Images of my final patterns (above and left), altered from the blocks to my drawn designs, ready for printing off and toile construction.
Vincent is a warlock who gets his power from the Fey or fairies and their realm. He has a sarcastic flair to him that can rub the recipient the wrong way but also a charm that always gets him out of trouble.
He presents a very regal front to cover up for the poorer background that he came from, sometimes overdoing it to a point.
He is my more masculine character, making use of more rigid and domineering shapes but is still fantastical in his own way. The furs create large silhouettes that compliment long, sweeping garments, leave lots of room for the smaller details. They're always fun to include, experimenting with new ways of stitching and embroidery, metal details and combinations of different fabrics.
I wanted to incorporate some traditional stitching techniques in my final designs, one og them being smocking to create an elasticated cuff without modern elastic.
Also creating interesting patterns that draw the eye and and increase the amount of detail in the garment. As I’m going for a maximalist design, the more details I can add, the better.
To begin the smocking a full pattern piece is needed with the grid marked out. Running stitches are sewn across the marked out lines and tied at one end before they’re pulled tight.
Then the smocking stitches can begin (shown below in test velvet fabric)
Throughout University, I used Clo3D for all of my patterning since being taught how to use it. I find it easier to visualise my designs and check the patterns more thoroughly before using the actual materials to construct the garment.
Especially with the variety of fabrics they offer, it’s more helpful to colourways and draping in this way for my larger garments.
For the smaller details, such as the smocking, I left for testing on toile and samples of fabrics; they’re too complicated to test on the software.
Sera is a developed and fantastical version of myself. Using her as a base, I can experiment with my creativity in a storytelling way to aid with my design process.
I knew this project was going to be very personal to me either way, so incorporating a character that has grown and changed with me as a person helps to fill out any specific garments I want to incorporate.

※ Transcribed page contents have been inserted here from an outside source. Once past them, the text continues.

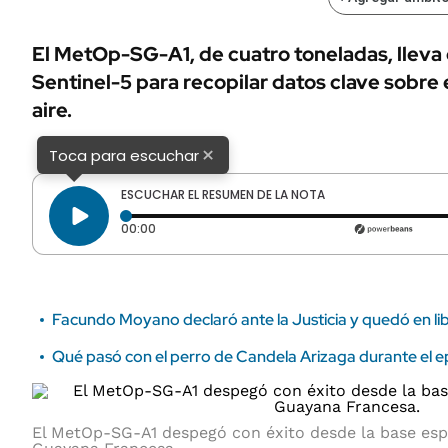
ÁMBITO DEBATE
Municipios
MEDIAKIT AMBITO DEBATE
El MetOp-SG-A1, de cuatro toneladas, lleva
URUGUAY
Sentinel-5 para recopilar datos clave sobre e
aire.
×
Toca para escuchar
ESCUCHAR EL RESUMEN DE LA NOTA
Tiempo transcurrido: 0 segundos
00:00
Facundo Moyano declaró ante la Justicia y quedó en li
Qué pasó con el perro de Candela Arizaga durante el
El MetOp-SG-A1 despegó con éxito desde la base esp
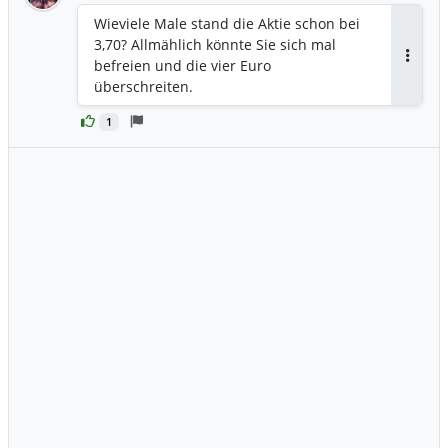
Wieviele Male stand die Aktie schon bei
3,70? Allmählich könnte Sie sich mal
befreien und die vier Euro
Antwor
überschreiten.
1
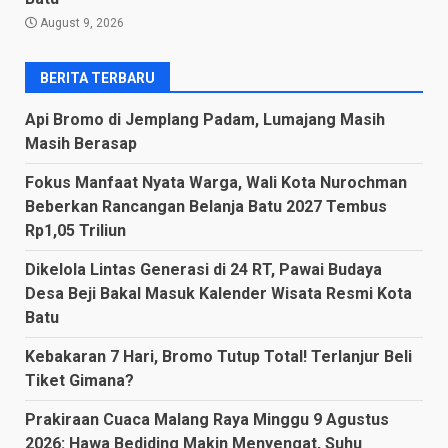
August 9, 2026
BERITA TERBARU
Api Bromo di Jemplang Padam, Lumajang Masih
Masih Berasap
Fokus Manfaat Nyata Warga, Wali Kota Nurochman
Beberkan Rancangan Belanja Batu 2027 Tembus
Rp1,05 Triliun
Dikelola Lintas Generasi di 24 RT, Pawai Budaya
Desa Beji Bakal Masuk Kalender Wisata Resmi Kota
Batu
Kebakaran 7 Hari, Bromo Tutup Total! Terlanjur Beli
Tiket Gimana?
Prakiraan Cuaca Malang Raya Minggu 9 Agustus
2026: Hawa Bediding Makin Menyengat, Suhu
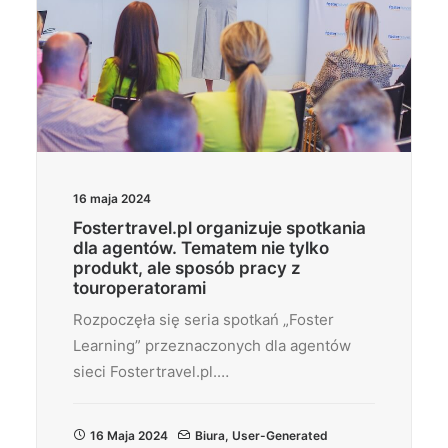
16 maja 2024
Fostertravel.pl organizuje spotkania
dla agentów. Tematem nie tylko
produkt, ale sposób pracy z
touroperatorami
Rozpoczęła się seria spotkań „Foster
Learning” przeznaczonych dla agentów
sieci Fostertravel.pl.…
16 Maja 2024
Biura
,
User-Generated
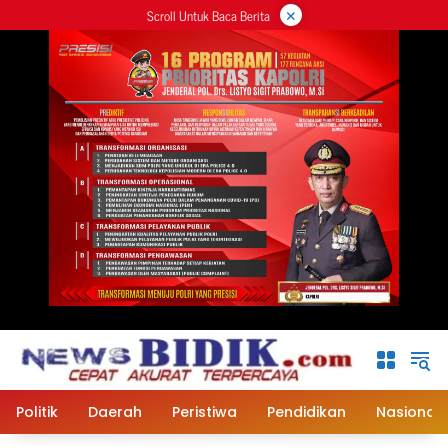
×
Langsung
Scroll Untuk Baca Berita
ke
konten
Politik
Daerah
Peristiwa
Pendidikan
Nasional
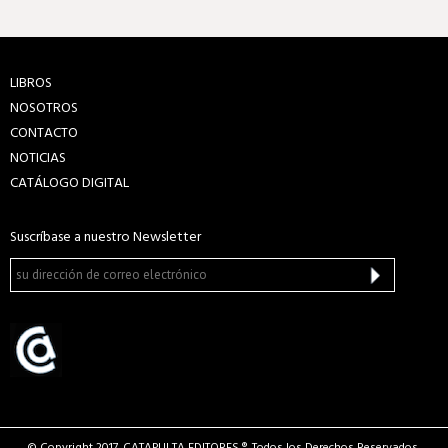
LIBROS
NOSOTROS
CONTACTO
NOTICIAS
CATÁLOGO DIGITAL
Suscríbase a nuestro Newsletter
© Copyright 2017. CATAPULTA EDITORES ®. Todos los Derechos Reservados.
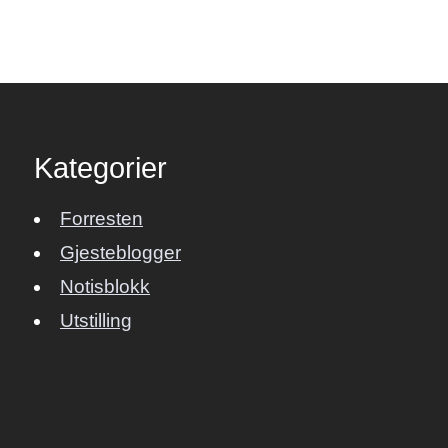
Kategorier
Forresten
Gjesteblogger
Notisblokk
Utstilling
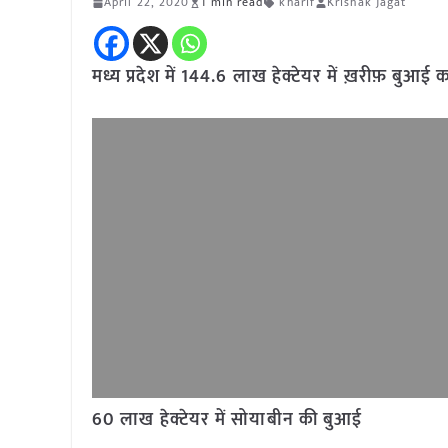
April 22, 2020
1 min read
kharif
Krishak Jagat
मध्य प्रदेश में 144.6 लाख हेक्टेयर में ख़रीफ़ बुआई का
60 लाख हेक्टेयर में सोयाबीन की बुआई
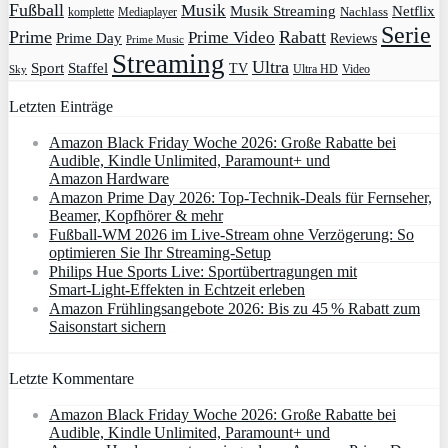
Fußball
Musik
Musik Streaming
Netflix
Mediaplayer
Nachlass
komplette
Serie
Prime
Rabatt
Prime Video
Prime Day
Reviews
Prime Music
Streaming
Ultra
Sport
Staffel
TV
Ultra HD
Video
Sky
Letzten Einträge
Amazon Black Friday Woche 2026: Große Rabatte bei
Audible, Kindle Unlimited, Paramount+ und
Amazon Hardware
Amazon Prime Day 2026: Top-Technik-Deals für Fernseher,
Beamer, Kopfhörer & mehr
Fußball-WM 2026 im Live-Stream ohne Verzögerung: So
optimieren Sie Ihr Streaming-Setup
Philips Hue Sports Live: Sportübertragungen mit
Smart‑Light‑Effekten in Echtzeit erleben
Amazon Frühlingsangebote 2026: Bis zu 45 % Rabatt zum
Saisonstart sichern
Letzte Kommentare
Amazon Black Friday Woche 2026: Große Rabatte bei
Audible, Kindle Unlimited, Paramount+ und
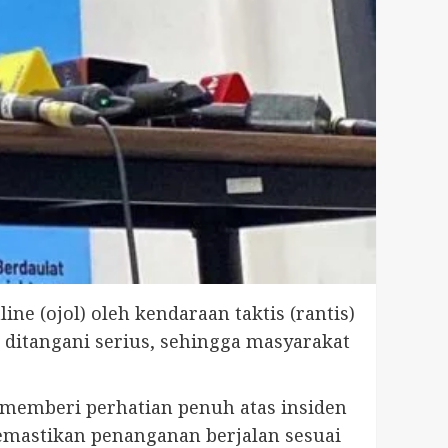
e (ojol) oleh kendaraan taktis (rantis)
 ditangani serius, sehingga masyarakat
 memberi perhatian penuh atas insiden
emastikan penanganan berjalan sesuai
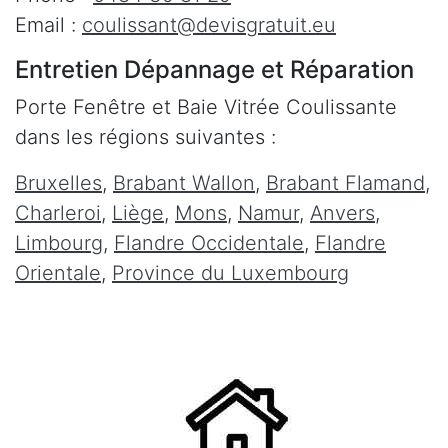
Email :
coulissant@devisgratuit.eu
Entretien Dépannage et Réparation
Porte Fenêtre et Baie Vitrée Coulissante
dans les régions suivantes :
Bruxelles
,
Brabant Wallon
,
Brabant Flamand
,
Charleroi
,
Liège
,
Mons
,
Namur
,
Anvers
,
Limbourg
,
Flandre Occidentale
,
Flandre
Orientale
,
Province du Luxembourg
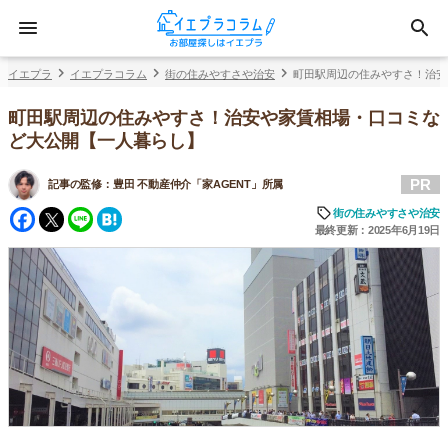
イエプラ
イエプラコラム
街の住みやすさや治安
町田駅周辺の住みやすさ！治安
町田駅周辺の住みやすさ！治安や家賃相場・口コミな
ど大公開【一人暮らし】
PR
記事の監修：
豊田 不動産仲介「家AGENT」所属
Facebook
Twitter
Line
Hatena
街の住みやすさや治安
最終更新：2025年6月19日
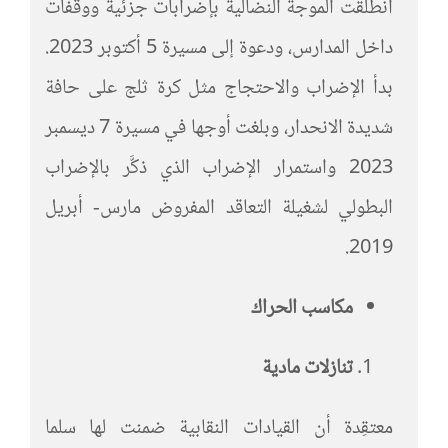
انطلقت الموجة النضالية بإضرابات جزئية ووقفات
داخل المدارس، ودعوة إلى مسيرة 5 أكتوبر 2023.
بدأ الإضراب والاحتجاج مثل كرة ثلج على حافة
شديدة الانحدار، وبلغت أوجها في مسيرة 7 ديسمبر
2023 واستمرار الإضراب الذي ذكَّر بالإضراب
البطولي لشغيلة التعاقد المفروض مارس- أبريل
2019.
مكاسب الحراك
تنازلات مادية
معتقِدة أن القيادات النقابية ضمنت لها سلما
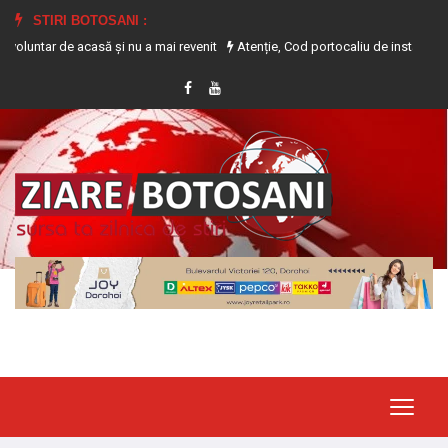
STIRI BOTOSANI :
 de acasă și nu a mai revenit
Atenție, Cod portocaliu de instabilitate atmosf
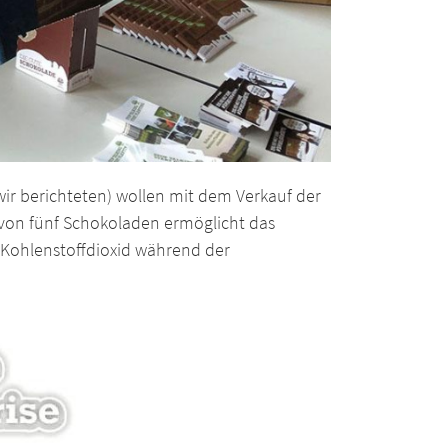
wir berichteten) wollen mit dem Verkauf der
 von fünf Schokoladen ermöglicht das
Kohlenstoffdioxid während der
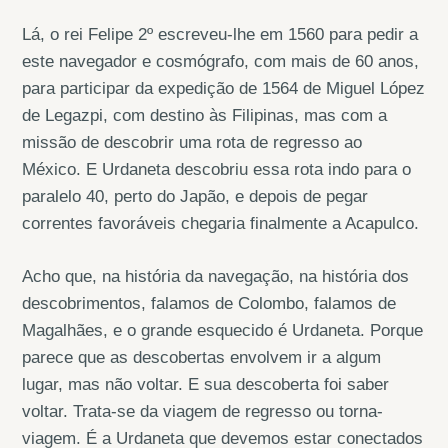
Lá, o rei Felipe 2º escreveu-lhe em 1560 para pedir a
este navegador e cosmógrafo, com mais de 60 anos,
para participar da expedição de 1564 de Miguel López
de Legazpi, com destino às Filipinas, mas com a
missão de descobrir uma rota de regresso ao
México. E Urdaneta descobriu essa rota indo para o
paralelo 40, perto do Japão, e depois de pegar
correntes favoráveis chegaria finalmente a Acapulco.
Acho que, na história da navegação, na história dos
descobrimentos, falamos de Colombo, falamos de
Magalhães, e o grande esquecido é Urdaneta. Porque
parece que as descobertas envolvem ir a algum
lugar, mas não voltar. E sua descoberta foi saber
voltar. Trata-se da viagem de regresso ou torna-
viagem. É a Urdaneta que devemos estar conectados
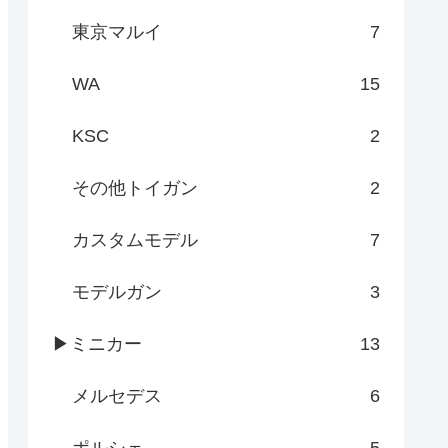
東京マルイ
7
WA
15
KSC
2
その他トイガン
2
カスタムモデル
7
モデルガン
3
▶ミニカー
13
メルセデス
6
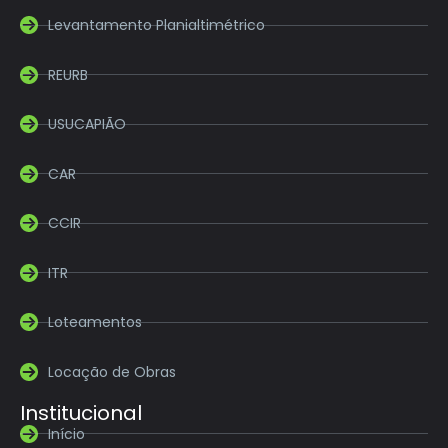
Levantamento Planialtimétrico
REURB
USUCAPIÃO
CAR
CCIR
ITR
Loteamentos
Locação de Obras
Institucional
Início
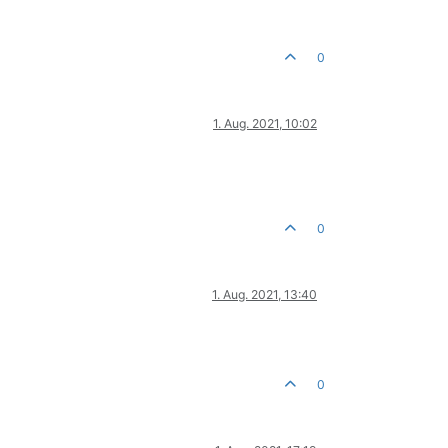
0
1. Aug. 2021, 10:02
0
1. Aug. 2021, 13:40
0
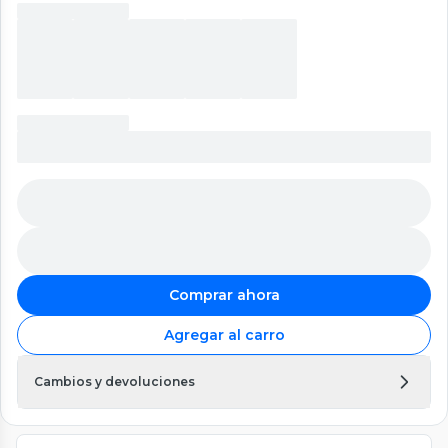
Comprar ahora
Agregar al carro
Cambios y devoluciones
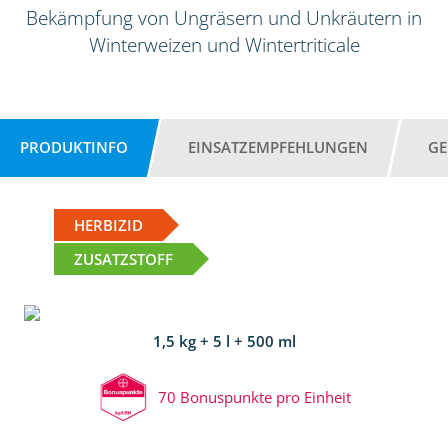
Bekämpfung von Ungräsern und Unkräutern in
Winterweizen und Wintertriticale
PRODUKTINFO
EINSATZEMPFEHLUNGEN
GE
HERBIZID
ZUSATZSTOFF
1,5 kg + 5 l + 500 ml
70 Bonuspunkte pro Einheit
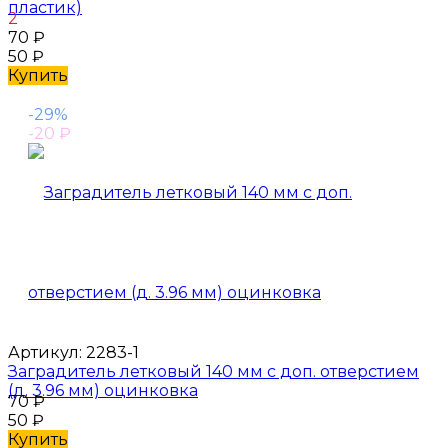
пластик)
2
70
₽
50
₽
Купить
-29%
-20
₽
Артикул:
2283-1
Заградитель летковый 140 мм с доп. отверстием
(д. 3.96 мм) оцинковка
70
₽
50
₽
Купить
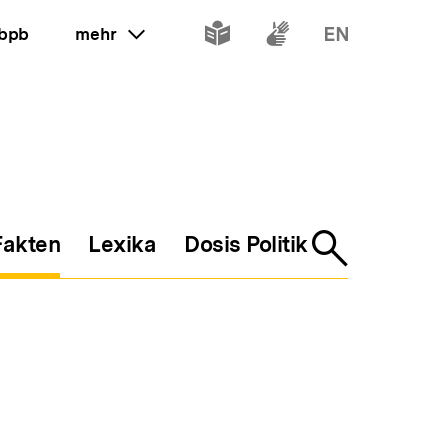
Inhalte
Inhalte
Inhalte
 bpb
mehr
ein oder ausklappen
in
in
in
leichter
Gebärdenspr
Englisch
Sprache
Fakten
Lexika
Dosis Politik
Suche
öffnen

She is the most feminine presenting of the line-up of three, using a mix of stiff and flowing fabrics to create a fitted and feminine figure. She is designed to wear corsets and shoulder pieces, often mimicking armour and weapons for an obviously fantastical flair along with lots of shiny metal or beadwork to create interesting points for light to reflect from.
By repurposing leather from a sofa, I wanted to create a corset that created a very gender-ambiguous silhouette. It takes the curves away from the bust area, making it look bandaged down and intentional.
This piece was, in particular, made with myself in mind as I do not have much bust to work with, therefore playing with the lack of support I required was fun and new.
Using actual medical bandages wrapped around my front, I used the lines to draw out the patterns for the leather corset. It looks more authentic that way and gives me a much better idea of how the strips are supposed to sit on the 3D form.
The walking foot was used to stitch through the leather pieces and add the inner lining, before the holes were punched through and eyelets were added.
A cord was used rather than ribbon for the ties in the back to keep with the more masculine look.
I created custom chains for this garment using glass beads from a stash my mum wasn’t using anymore. Creating them adds more of a personal flair to the designs, and more of an interesting detail when the garment is in movement.
The piece, shown right, is a necklace that I’d made prior that inspired the whole thing. I made sure it was removable from the trousers to use as intended.